It was konungr (or "konungʀ"), not koninger. And in Swedish the term is inherited, not loaned. Finnish has loaned it from some early Germanic idiom of the region, as much as Lithuanian ("kunigas") and Proto-Slavic ("kŭnẽdzĭ", from Gothic) did; the semantic development "king" > "priest" in Lithuanian is parallel to that in Polish and likely induced by the latter.


----------



## berndf

Awwal12 said:


> It was konungr (or "konungʀ"), not koninger.


_Koninger _is attested in Old Swedish. I don't think the spelling variation is in any way significant. But the fact that it is a nominative ending is because the final -r is indeed from earlier -ʀ, which is from Proto-Germanic -z, in Gothic, with final devoicing, became -s:


Awwal12 said:


> Finnish has loaned it from some early Germanic idioms, as much as Lithuanian ("kunigas") and Proto-Slavic ("kŭnẽdzĭ", from Gothic) did; the development "king" > "priest" in Lithuanian is parallel to that in Polish.


That makes more sense then assuming the _-s_ came from an Old Saxon plural form. But I don't see a direct loaning path from Gothic to Finnish. Could it be via a Baltic or Slavic language?


----------



## Awwal12

berndf said:


> But I don't see a direct loaning path from Gothic to Finnish.


-z should have automatically turned into -s in Proto-Baltic-Finnic itself, shouldn't it?


----------



## berndf

Awwal12 said:


> -z should have automatically turned into -s in the very Proto-Baltic-Finnic, shouldn't it?


You mean we don't need the assumption of Gothic as an intermediary but it could from any early Germanic dialect? I suppose so, yes.


----------



## Awwal12

berndf said:


> You mean we don't need the assumption of Gothic as an intermediary but it could from any early Germanic dialect? I suppose so, yes.

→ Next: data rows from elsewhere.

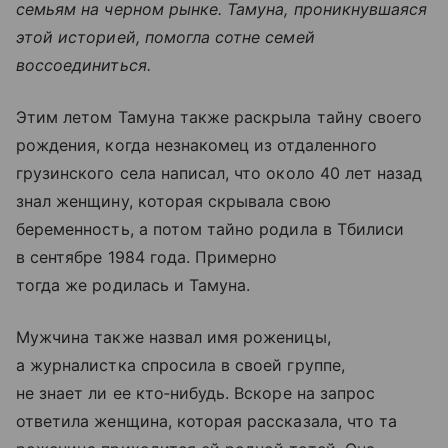
семьям на черном рынке. Тамуна, проникнувшаяся
этой историей, помогла сотне семей
воссоединиться.
Этим летом Тамуна также раскрыла тайну своего
рождения, когда незнакомец из отдаленного
грузинского села написал, что около 40 лет назад
знал женщину, которая скрывала свою
беременность, а потом тайно родила в Тбилиси
в сентябре 1984 года. Примерно
тогда же родилась и Тамуна.
Мужчина также назвал имя роженицы,
а журналистка спросила в своей группе,
не знает ли ее кто‑нибудь. Вскоре на запрос
ответила женщина, которая рассказала, что та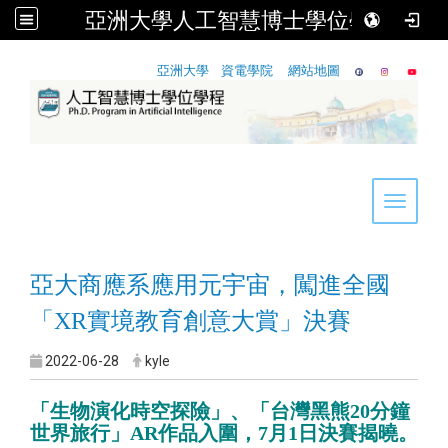
亞洲大學人工智慧博士學位學程
:::
亞洲大學
資電學院
網站地圖
Toggle 
亞大商應系應用元宇宙，闖進全國
「XR實境教育創意大賞」決賽
2022-06-28
kyle
「生物演化時空探險」、「台灣黑熊20分鐘
世界旅行」AR作品入圍，7月1日決賽揭曉。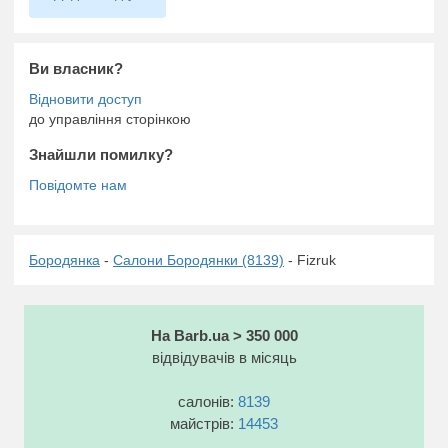
Ви власник?
до управління сторінкою
Знайшли помилку?
Бородянка
-
Салони Бородянки (8139)
- Fizruk
На Barb.ua > 350 000
відвідувачів в місяць
салонів:
8139
майстрів:
14453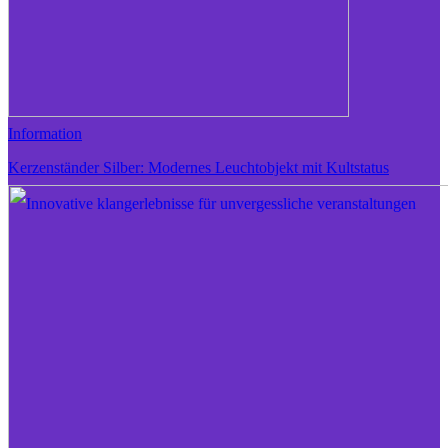
Information
Kerzenständer Silber: Modernes Leuchtobjekt mit Kultstatus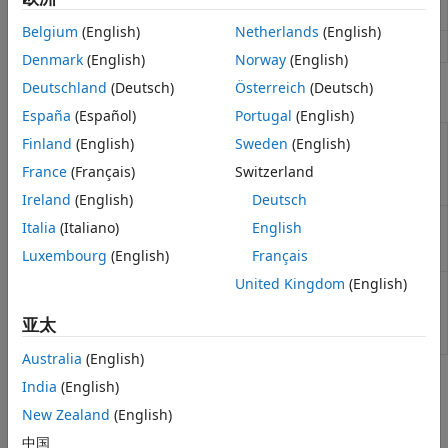
Data Store Read
从数据存储中读取数据
Belgium
(English)
Netherlands
(English)
Data Store Write
向数据存储中写入数据
Denmark
(English)
Norway
(English)
Deutschland
(Deutsch)
Österreich
(Deutsch)
类
España
(Español)
Portugal
(English)
Container for
Simulink.SimulationData.DataStoreMemory
Finland
(English)
Sweden
(English)
data store
France
(Français)
Switzerland
logging
information
Ireland
(English)
Deutsch
Fully
Simulink.SimulationData.BlockPath
Italia
(Italiano)
English
specified
block path
Luxembourg
(English)
Français
United Kingdom
(English)
访问记录的仿
Simulink.SimulationData.Dataset
真数据或对仿
真输入数据分
亚太
组
Australia
(English)
模型设置
India
(English)
New Zealand
(English)
全部展开
中国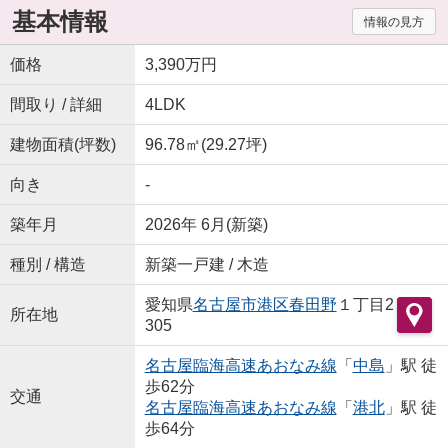
基本情報
情報の見方
価格
3,390万円
間取り / 詳細
4LDK
建物面積(坪数)
96.78㎡(29.27坪)
向き
-
築年月
2026年 6月(新築)
種別 / 構造
新築一戸建 / 木造
愛知県
名古屋市港区
春田野
１丁目2
所在地
305
名古屋臨海高速あおなみ線
「
中島
」駅 徒
歩62分
交通
名古屋臨海高速あおなみ線
「
港北
」駅 徒
歩64分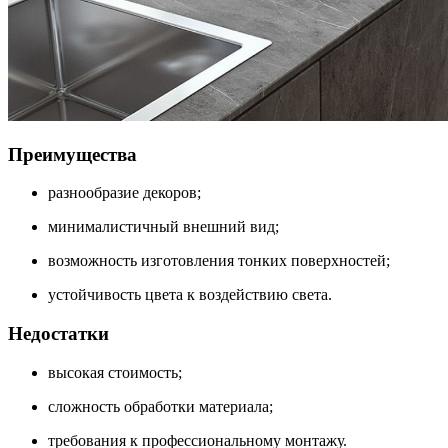
Преимущества
разнообразие декоров;
минималистичный внешний вид;
возможность изготовления тонких поверхностей;
устойчивость цвета к воздействию света.
Недостатки
высокая стоимость;
сложность обработки материала;
требования к профессиональному монтажу.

It could have been early Gothic (or some other early East Germanic), back when Goths were still inhabiting the Baltic coast, but the point is that we couldn't tell the difference anyway.


----------



## berndf

DWDS (a scientific German online dictionary with etymological section) agrees with us without being specific:
_Ahd. kuning (8. Jh.), mhd. künic, künec, asächs. kuning, mnd. kȫninc, mnl. cōninc, cueninc, nl. koning, aengl. cyning, cyng, cing, engl. king setzen *germ. *kuningaz ‘König’ *voraus, *das schon früh als gleichbed. finn. kuningas entlehnt wird*._​
The part in bold means_ ... Germanic *kuningaz..., which was loaned early as Finnish kuningas with the same meaning. _


----------